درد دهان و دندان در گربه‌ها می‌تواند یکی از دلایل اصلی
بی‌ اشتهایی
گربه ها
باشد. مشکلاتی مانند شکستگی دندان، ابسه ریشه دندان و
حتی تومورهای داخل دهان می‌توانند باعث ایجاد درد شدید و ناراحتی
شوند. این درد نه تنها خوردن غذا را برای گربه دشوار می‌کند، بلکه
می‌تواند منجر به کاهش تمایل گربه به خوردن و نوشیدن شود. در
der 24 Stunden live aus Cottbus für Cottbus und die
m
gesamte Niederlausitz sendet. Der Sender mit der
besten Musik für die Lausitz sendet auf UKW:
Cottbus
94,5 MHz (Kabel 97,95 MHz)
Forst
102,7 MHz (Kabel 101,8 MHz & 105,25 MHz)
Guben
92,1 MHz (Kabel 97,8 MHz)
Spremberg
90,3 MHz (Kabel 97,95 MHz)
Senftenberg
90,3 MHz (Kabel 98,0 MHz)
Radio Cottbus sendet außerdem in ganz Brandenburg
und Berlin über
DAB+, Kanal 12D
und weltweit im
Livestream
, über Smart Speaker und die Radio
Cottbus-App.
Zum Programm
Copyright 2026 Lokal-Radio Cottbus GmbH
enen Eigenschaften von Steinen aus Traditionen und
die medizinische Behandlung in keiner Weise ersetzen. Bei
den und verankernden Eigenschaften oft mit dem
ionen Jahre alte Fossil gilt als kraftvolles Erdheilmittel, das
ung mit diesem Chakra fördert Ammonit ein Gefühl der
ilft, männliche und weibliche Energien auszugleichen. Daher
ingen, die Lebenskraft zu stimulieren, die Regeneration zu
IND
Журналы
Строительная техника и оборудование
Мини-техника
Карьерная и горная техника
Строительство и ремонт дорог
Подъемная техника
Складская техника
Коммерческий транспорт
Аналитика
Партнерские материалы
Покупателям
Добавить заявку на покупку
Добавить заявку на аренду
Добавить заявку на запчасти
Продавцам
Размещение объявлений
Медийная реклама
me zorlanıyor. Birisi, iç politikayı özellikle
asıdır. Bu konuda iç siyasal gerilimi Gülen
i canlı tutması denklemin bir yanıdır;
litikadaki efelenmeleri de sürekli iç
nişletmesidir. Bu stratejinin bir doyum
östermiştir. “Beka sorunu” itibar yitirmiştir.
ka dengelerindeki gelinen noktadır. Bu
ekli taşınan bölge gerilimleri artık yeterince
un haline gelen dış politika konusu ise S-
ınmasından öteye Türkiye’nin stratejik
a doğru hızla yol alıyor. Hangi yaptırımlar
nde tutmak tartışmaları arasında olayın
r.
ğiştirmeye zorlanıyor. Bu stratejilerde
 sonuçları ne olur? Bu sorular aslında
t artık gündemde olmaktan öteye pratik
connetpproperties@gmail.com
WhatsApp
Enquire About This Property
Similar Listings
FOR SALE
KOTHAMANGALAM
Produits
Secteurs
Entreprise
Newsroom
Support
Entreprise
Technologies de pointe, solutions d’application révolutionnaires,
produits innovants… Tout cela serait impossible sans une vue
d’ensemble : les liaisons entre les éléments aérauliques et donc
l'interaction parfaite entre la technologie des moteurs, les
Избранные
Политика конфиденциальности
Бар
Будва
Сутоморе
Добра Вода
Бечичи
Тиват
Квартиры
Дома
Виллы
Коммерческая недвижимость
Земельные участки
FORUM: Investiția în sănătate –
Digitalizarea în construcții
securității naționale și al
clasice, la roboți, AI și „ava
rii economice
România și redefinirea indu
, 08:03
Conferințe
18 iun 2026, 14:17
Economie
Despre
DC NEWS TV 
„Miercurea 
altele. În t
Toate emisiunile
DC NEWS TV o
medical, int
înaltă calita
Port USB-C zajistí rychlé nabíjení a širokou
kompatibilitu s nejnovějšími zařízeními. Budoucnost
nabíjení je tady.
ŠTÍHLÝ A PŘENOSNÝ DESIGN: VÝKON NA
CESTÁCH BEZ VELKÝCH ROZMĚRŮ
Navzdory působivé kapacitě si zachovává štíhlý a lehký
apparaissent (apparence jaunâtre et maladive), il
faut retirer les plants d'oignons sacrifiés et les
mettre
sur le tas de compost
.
• • • •
*Task item*
Transcribe the data above exactly as it reads.

*Completed task*
درد دهان و دندان در گربه‌ها می‌تواند یکی از دلایل اصلی
بی‌ اشتهایی
گربه ها
باشد. مشکلاتی مانند شکستگی دندان، ابسه ریشه دندان و
حتی تومورهای داخل دهان می‌توانند باعث ایجاد درد شدید و ناراحتی
شوند. این درد نه تنها خوردن غذا را برای گربه دشوار می‌کند، بلکه
می‌تواند منجر به کاهش تمایل گربه به خوردن و نوشیدن شود. در
der 24 Stunden live aus Cottbus für Cottbus und die
m
gesamte Niederlausitz sendet. Der Sender mit der
besten Musik für die Lausitz sendet auf UKW:
Cottbus
94,5 MHz (Kabel 97,95 MHz)
Forst
102,7 MHz (Kabel 101,8 MHz & 105,25 MHz)
Guben
92,1 MHz (Kabel 97,8 MHz)
Spremberg
90,3 MHz (Kabel 97,95 MHz)
Senftenberg
90,3 MHz (Kabel 98,0 MHz)
Radio Cottbus sendet außerdem in ganz Brandenburg
und Berlin über
DAB+, Kanal 12D
und weltweit im
Livestream
, über Smart Speaker und die Radio
Cottbus-App.
Zum Programm
Copyright 2026 Lokal-Radio Cottbus GmbH
enen Eigenschaften von Steinen aus Traditionen und
die medizinische Behandlung in keiner Weise ersetzen. Bei
den und verankernden Eigenschaften oft mit dem
ionen Jahre alte Fossil gilt als kraftvolles Erdheilmittel, das
ung mit diesem Chakra fördert Ammonit ein Gefühl der
ilft, männliche und weibliche Energien auszugleichen. Daher
ingen, die Lebenskraft zu stimulieren, die Regeneration zu
IND
Журналы
Строительная техника и оборудование
Мини-техника
Карьерная и горная техника
Строительство и ремонт дорог
Подъемная техника
Складская техника
Коммерческий транспорт
Аналитика
Партнерские материалы
Покупателям
Добавить заявку на покупку
Добавить заявку на аренду
Добавить заявку на запчасти
Продавцам
Размещение объявлений
Медийная реклама
me zorlanıyor. Birisi, iç politikayı özellikle
asıdır. Bu konuda iç siyasal gerilimi Gülen
i canlı tutması denklemin bir yanıdır;
litikadaki efelenmeleri de sürekli iç
nişletmesidir. Bu stratejinin bir doyum
östermiştir. “Beka sorunu” itibar yitirmiştir.
ka dengelerindeki gelinen noktadır. Bu
ekli taşınan bölge gerilimleri artık yeterince
un haline gelen dış politika konusu ise S-
ınmasından öteye Türkiye’nin stratejik
a doğru hızla yol alıyor. Hangi yaptırımlar
nde tutmak tartışmaları arasında olayın
r.
ğiştirmeye zorlanıyor. Bu stratejilerde
 sonuçları ne olur? Bu sorular aslında
t artık gündemde olmaktan öteye pratik
connetpproperties@gmail.com
WhatsApp
Enquire About This Property
Similar Listings
FOR SALE
KOTHAMANGALAM
Produits
Secteurs
Entreprise
Newsroom
Support
Entreprise
Technologies de pointe, solutions d’application révolutionnaires,
produits innovants… Tout cela serait impossible sans une vue
d’ensemble : les liaisons entre les éléments aérauliques et donc
l'interaction parfaite entre la technologie des moteurs, les
Избранные
Политика конфиденциальности
Бар
Будва
Сутоморе
Добра Вода
Бечичи
Тиват
Квартиры
Дома
Виллы
Коммерческая недвижимость
Земельные участки
FORUM: Investiția în sănătate –
Digitalizarea în construcții
securității naționale și al
clasice, la roboți, AI și „ava
rii economice
România și redefinirea indu
, 08:03
Conferințe
18 iun 2026, 14:17
Economie
Despre
DC NEWS TV 
„Miercurea 
altele. În t
Toate emisiunile
DC NEWS TV o
medical, int
înaltă calita
Port USB-C zajistí rychlé nabíjení a širokou
kompatibilitu s nejnovějšími zařízeními. Budoucnost
nabíjení je tady.
ŠTÍHLÝ A PŘENOSNÝ DESIGN: VÝKON NA
CESTÁCH BEZ VELKÝCH ROZMĚRŮ
Navzdory působivé kapacitě si zachovává štíhlý a lehký
apparaissent (apparence jaunâtre et maladive), il
faut retirer les plants d'oignons sacrifiés et les
mettre
sur le tas de compost
.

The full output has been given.